Notice the email language defined by the regex might be actually integrated into the Email type for building a DSL, for example, by using refinements.

Finally, checking redundancy can boil down to counting a Set.

Email.kt
/**
 * Returns the number of unique email addresses.
 */
fun uniqueEmailsNum(emails: Array<String>): Int = emails
    .mapNotNull { emailPattern.find(it) }
    .map { match ->
        val (local, domain) = match.destructured
        Email(local, domain)
    }
    .toSet()
    .size
Counting Unique Emails

The solution maps the generic email list to matching expressions, representing strings belonging to the email language defined by the regex. By destructuring the two groups, it maps the original String to the Email domain type. Subsequently, it converts the Email list to a Set to eliminate redundant entries, thus resolving the count required for uniqueness. This works because Email already has the implementation for equality.

Testing Email Values

I generated and reviewed a bunch of tests to check my code.

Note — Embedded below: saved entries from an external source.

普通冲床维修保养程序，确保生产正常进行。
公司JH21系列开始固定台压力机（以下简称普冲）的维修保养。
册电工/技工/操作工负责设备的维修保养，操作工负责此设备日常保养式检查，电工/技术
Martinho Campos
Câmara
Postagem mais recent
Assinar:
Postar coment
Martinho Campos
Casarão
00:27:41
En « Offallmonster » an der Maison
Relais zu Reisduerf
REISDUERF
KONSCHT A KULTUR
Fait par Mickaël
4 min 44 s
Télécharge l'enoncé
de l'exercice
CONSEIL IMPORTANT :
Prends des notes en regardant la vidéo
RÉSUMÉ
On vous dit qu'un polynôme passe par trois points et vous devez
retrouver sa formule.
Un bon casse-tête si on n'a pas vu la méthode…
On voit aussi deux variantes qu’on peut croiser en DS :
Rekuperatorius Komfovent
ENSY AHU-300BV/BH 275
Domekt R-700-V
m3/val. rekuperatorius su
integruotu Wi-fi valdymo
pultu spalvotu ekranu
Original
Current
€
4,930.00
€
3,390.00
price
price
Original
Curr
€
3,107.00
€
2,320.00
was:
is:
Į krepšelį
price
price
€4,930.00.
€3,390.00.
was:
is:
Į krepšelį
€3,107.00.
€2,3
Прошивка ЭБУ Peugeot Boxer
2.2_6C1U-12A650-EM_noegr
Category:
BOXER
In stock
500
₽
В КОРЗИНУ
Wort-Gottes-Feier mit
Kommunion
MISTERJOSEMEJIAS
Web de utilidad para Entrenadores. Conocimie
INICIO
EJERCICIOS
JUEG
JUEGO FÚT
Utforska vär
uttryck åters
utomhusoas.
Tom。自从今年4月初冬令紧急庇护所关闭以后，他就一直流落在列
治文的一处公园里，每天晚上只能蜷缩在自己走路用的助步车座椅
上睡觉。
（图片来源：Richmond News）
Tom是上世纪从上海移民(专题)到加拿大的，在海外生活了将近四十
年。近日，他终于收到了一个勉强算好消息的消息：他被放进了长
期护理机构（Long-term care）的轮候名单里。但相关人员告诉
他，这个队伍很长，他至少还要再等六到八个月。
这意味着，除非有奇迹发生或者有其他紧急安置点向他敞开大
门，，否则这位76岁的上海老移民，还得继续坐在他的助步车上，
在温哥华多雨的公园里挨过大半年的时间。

class EmailTest | EmailTest.kt
// ... //
@Test
fun `test uniqueEmailsNum with duplicate emails`() {
    val emails = arrayOf(
        "test.email@gmail.com",
        "test.email@gmail.com",
        "test.email@outlook.com"
    )
    assertEquals(2, uniqueEmailsNum(emails))
}

// ... //

@Test
fun `test uniqueEmailsNum with emails containing plus symbol and dots`() {
    val emails = arrayOf(
        "test.email+spam@gmail.com",
        "test.email+spam.news@yahoo.com",
        "testemail+spam.news1@yahoo.com",
        "test.email+update@outlook.com"
    )
    assertEquals(3, uniqueEmailsNum(emails))
}
Tests for the Uniqueness Challange

With the given test suite, the uniqueEmailsNum function can be checked for many cases.

Reducing Multiple Representations to the Main One

Definitions can allow multiple representations of the same model, while the main form is clean without repetitions. Alternative forms can be reduced to the main one, simplifying the problems required to solve.

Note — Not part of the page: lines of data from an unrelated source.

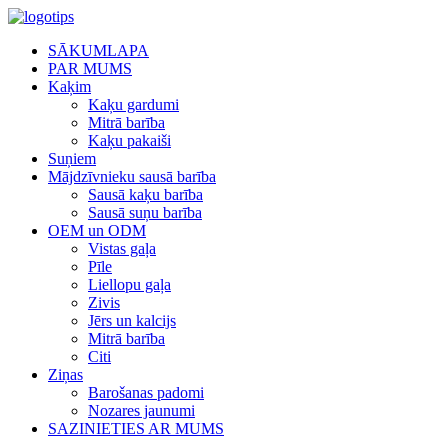
SĀKUMLAPA
PAR MUMS
Kaķim
Kaķu gardumi
Mitrā barība
Kaķu pakaiši
Suņiem
Mājdzīvnieku sausā barība
Sausā kaķu barība
Sausā suņu barība
OEM un ODM
Vistas gaļa
Pīle
Liellopu gaļa
Zivis
Jērs un kalcijs
Mitrā barība
Citi
Ziņas
Barošanas padomi
Nozares jaunumi
SAZINIETIES AR MUMS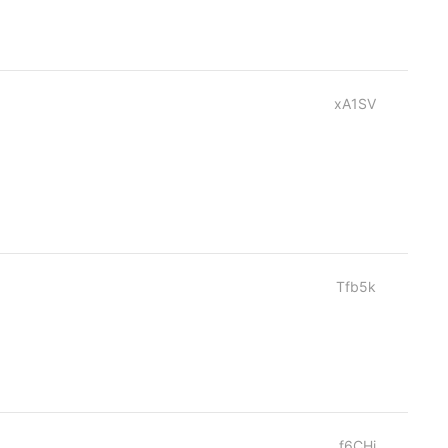
xA1SV
Tfb5k
f6CHi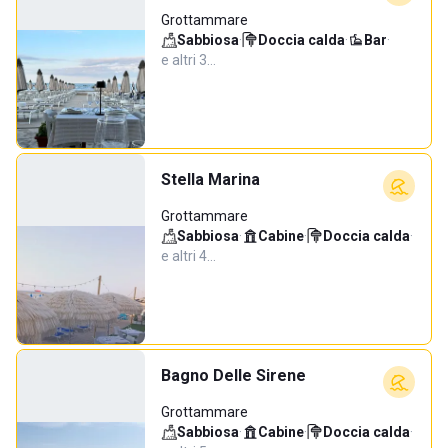
Grottammare
Sabbiosa
·
Doccia calda
·
Bar
·
e altri 3…
Stella Marina
Grottammare
Sabbiosa
·
Cabine
·
Doccia calda
·
e altri 4…
Bagno Delle Sirene
Grottammare
Sabbiosa
·
Cabine
·
Doccia calda
·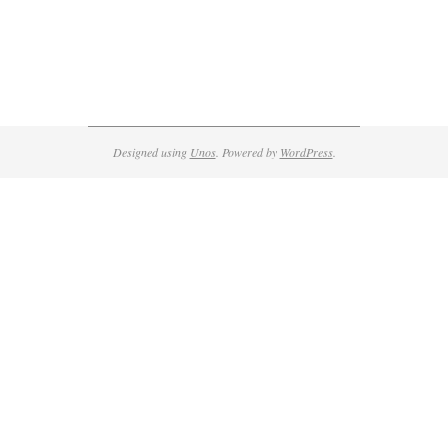
Designed using
Unos
. Powered by
WordPress
.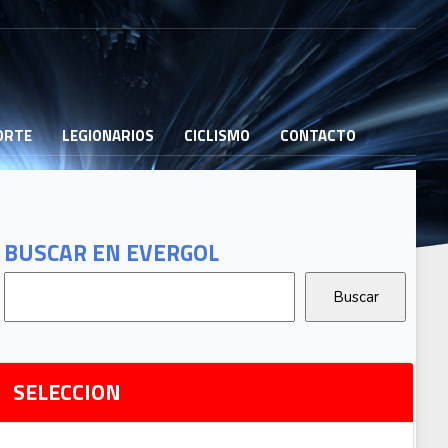
PORTE
LEGIONARIOS
CICLISMO
CONTACTO
B
G
T
BUSCAR EN EVERGOL
G
2
Ri
SELECCION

An email address is one example of a model that can hold infinitely many forms that point to the same address or owner.

Addressing these simplifications will often lead to a declarative mathematical approach with engineering standards like code maintenance and scalability. The approach given for an Email type can be further worked out to build a DSL.

One declarative approach to define the language of all emails is employing regular expressions —another formal concept— thus enriching the program capabilities by accurately refining our domain.

The hash value of equal objects must match to keep consistency in object equality and hash-based data structures. Therefore, the redundant alternatives are filtered out for implementing equality and making them equal to the main form.